Hace unas semanas se estuvo hablando de ellas, cuatro mujeres que protagonizaron una serie increíble, con cuatro personalidades que el autor del libro en el que se basa, pensó cuidadosamente para que la mayoría de las mujeres puedan identificarse con alguna de ellas. Finalmente se estrenó en Argentina Sex and the City, la película!
Lo cierto es que como buena seguidora de la serie fui a verla y me encontré con montones de emociones... y no tengo vergüenza en decir que una película que a muchos puede resultarles frívola o superficial a mi me tocó los sentimientos.
Salí del cine con la cabeza llena de cosas, recuerdos de lágrimas que cayeron por él, recuerdos de risas con él (y también de él). Salí pensando en lo maravillosas que son mis amigas... en lo ingenuas que podemos ser las mujeres... y casi sin darme cuenta caí en la ingenuidad de creer que también él podría ser EL hombre...
¿Será que todas las mujeres tenemos un Mr. Big? Al menos, la mayoría de las mujeres que conozco tenemos una historia con un hombre que después de hacernos llorar, de dejarnos una y otra vez, aún sabiendo que al lado de ese hombre nuestra salud emocional corre serios riesgos, lo elegimos... elegimos olvidar todas las mentiras, las lágrimas, las otras mujeres que estuvieron en el medio, elegimos olvidar las humillaciones, las palabras que hirieron y dar nuevamente un salto al vacío.
La única respuesta que tengo a esa pregunta es que mis amigas siempre estuvieron ahí, siempre me dijeron: no lo hagas de nuevo y también me abrazaron cuando lloré desconsolada, otra vez. Mis amigas estuvieron para decirme "no te mientas otra vez" y también me ayudaron a planear estrategias de olvido, momentáneo...

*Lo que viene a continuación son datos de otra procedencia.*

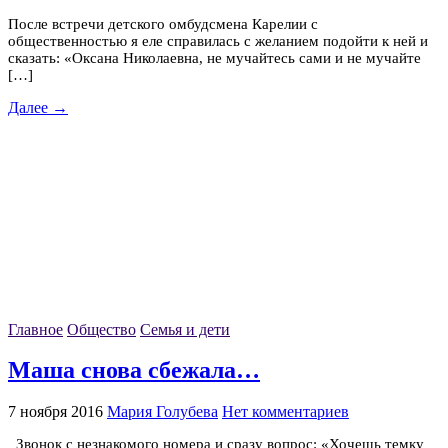
После встречи детского омбудсмена Карелии с
общественностью я еле справилась с желанием подойти к ней и
сказать: «Оксана Николаевна, не мучайтесь сами и не мучайте
[…]
Далее →
Главное
Общество
Семья и дети
Маша снова сбежала…
7 ноября 2016
Мария Голубева
Нет комментариев
Звонок с незнакомого номера и сразу вопрос: «Хочешь темку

Mis amigas también pasaron por las idas y venidas de su propio Mr. Big. Se ilusionaron al conocerlo, sabiendo que no es una persona que se compromete. Lo dejaron cuando creyeron que la situación estaba poniéndose peligrosa, pero lo volvieron a llamar cuando se dieron cuenta que lo extrañaban. Volvieron a ilusionarse cuando las cosas parecían ponerse interesantes, y esa vez ya era tarde para salir de la relación, entonces, su propio Mr. Big las dejaba a ellas, como me dejaba a mí, para irse con otra... Ellas también volvieron aún sabiendo que nuevamente se irían. Como yo. Ellas también tuvieron otras historias, y cuando creían que lo estaban olvidando su propio Mr. Big volvía, para recordarles que no se había ido a ninguna parte. Mis amigas también lloraron desconsoladas cuando creían que esa, la décima octava vez que las dejaba, era la definitiva, con la esperanza de que otra vez volvería. Y así fue, Mr. Big volvió y el la historia volvía a comenzar, con la firme convicción de que esta vez las cosas serían diferentes porque él por fin había entendido... Para que? para terminar destrozada... otra vez...
Y qué pasa hoy? ahí estamos, cada una con su Mr. Big, esperando algo más... algo que quizá nunca llegue, pero ahí estamos...
Y me pregunto si será que vos sos mi Mr. Big, si todavía tendré que esperar mucho más, si tendré que esperar por dos divorcios, 10 años más, muchas lágrimas y una última desilusión que me devaste...
Y la única respuesta que encuentro es que no importa lo que pase, porque ellas, mis amigas van a estar ahí, para decirme muchas veces más que no vuelva a saltar, para dejarme llorar hasta que crea que ya no quedan más lágrimas y para volver a hacerme reír.